E così ben 230 sambenedettesi, sabato e domenica scorsi, sono stati ospiti della città toscana: tra loro, numerosi familiari di coloro che, partiti tanti anni fa dalla Riviera delle Palme, hanno lì trovato affetti, lavoro e pieno inserimento sociale senza ovviamente mai recidere i legami con la città d’origine.

Un momento molto toccante si è vissuto domenica 20 febbraio, con  tanti sambenedettesi e le autorità dei due Comuni in raccoglimento dinanzi alla corona appoggiata sulla recinzione che delimita l’area del disastro dove tante persone persero la vita nella sciagura del deragliamento di un treno carico di gas del giugno 2009.

E’ stato l’assessore al turismo Domenico Mozzoni, in rappresentanza della municipalità sambenedettese, a rendere omaggio alle vittime deponendo la corona sulla recinzione posta all’imbocco di via Ponchielli, la strada più devastata dall’esplosione. Accanto a lui, in rappresentanza del comune viareggino, l’assessore ai gemellaggi Mario Ratti insieme al consigliere provinciale Andrea Palestini, già sindaco di Viareggio e, come denuncia il cognome, di origini sambenedettesi. Subito dopo, la comitiva ha svolto  il doveroso pellegrinaggio nella “Casetta dei ricordi”, la struttura eretta a pochi metri dal luogo della sciagura dove sono conservate le testimonianze di coloro che lì persero la vita.

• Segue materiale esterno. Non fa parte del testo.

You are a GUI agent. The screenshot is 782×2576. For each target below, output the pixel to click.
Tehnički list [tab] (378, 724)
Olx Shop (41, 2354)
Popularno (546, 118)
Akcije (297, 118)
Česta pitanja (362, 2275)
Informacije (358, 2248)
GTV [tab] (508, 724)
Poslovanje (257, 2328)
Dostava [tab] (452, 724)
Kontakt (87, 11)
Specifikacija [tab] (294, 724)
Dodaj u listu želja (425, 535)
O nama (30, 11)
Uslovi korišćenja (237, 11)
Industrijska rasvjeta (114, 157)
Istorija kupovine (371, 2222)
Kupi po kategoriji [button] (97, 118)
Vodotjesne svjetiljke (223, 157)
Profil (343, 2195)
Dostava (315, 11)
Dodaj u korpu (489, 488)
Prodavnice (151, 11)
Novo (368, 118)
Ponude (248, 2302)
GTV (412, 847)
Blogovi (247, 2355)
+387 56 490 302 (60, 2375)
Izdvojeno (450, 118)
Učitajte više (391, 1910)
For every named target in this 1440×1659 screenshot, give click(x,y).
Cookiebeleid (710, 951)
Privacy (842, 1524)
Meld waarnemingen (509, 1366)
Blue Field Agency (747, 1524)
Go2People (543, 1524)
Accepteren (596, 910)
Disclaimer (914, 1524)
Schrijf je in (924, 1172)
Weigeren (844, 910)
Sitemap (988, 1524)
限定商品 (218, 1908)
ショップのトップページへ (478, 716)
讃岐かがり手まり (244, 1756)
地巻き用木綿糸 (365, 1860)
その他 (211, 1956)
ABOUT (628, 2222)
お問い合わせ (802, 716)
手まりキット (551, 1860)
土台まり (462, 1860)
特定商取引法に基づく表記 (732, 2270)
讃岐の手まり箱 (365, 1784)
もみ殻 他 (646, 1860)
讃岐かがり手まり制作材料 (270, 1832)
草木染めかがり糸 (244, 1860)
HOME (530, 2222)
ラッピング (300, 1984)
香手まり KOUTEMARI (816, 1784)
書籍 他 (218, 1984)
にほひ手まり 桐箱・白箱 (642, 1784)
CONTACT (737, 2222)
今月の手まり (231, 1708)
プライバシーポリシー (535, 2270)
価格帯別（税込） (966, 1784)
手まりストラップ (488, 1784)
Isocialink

Il week end toscano della comitiva sambenedettese si è poi sviluppato attraverso una visita alla grande “Cittadella del carnevale”, una grandissima area urbana dove prendono vita i famosi carri, e poi la partecipazione alla sfilata dove sono stati protagonisti i componenti dell’associazione “Cartapesta”. L’organizzazione del Carnevale di Viareggio ha poi voluto ringraziare pubblicamente, attraverso lo speaker ufficiale della sfilata, i “cugini” sambenedettesi che anche quest’anno non hanno voluto mancare a questo tradizionale incontro nel segno del divertimento ma anche dell’amicizia e della solidarietà.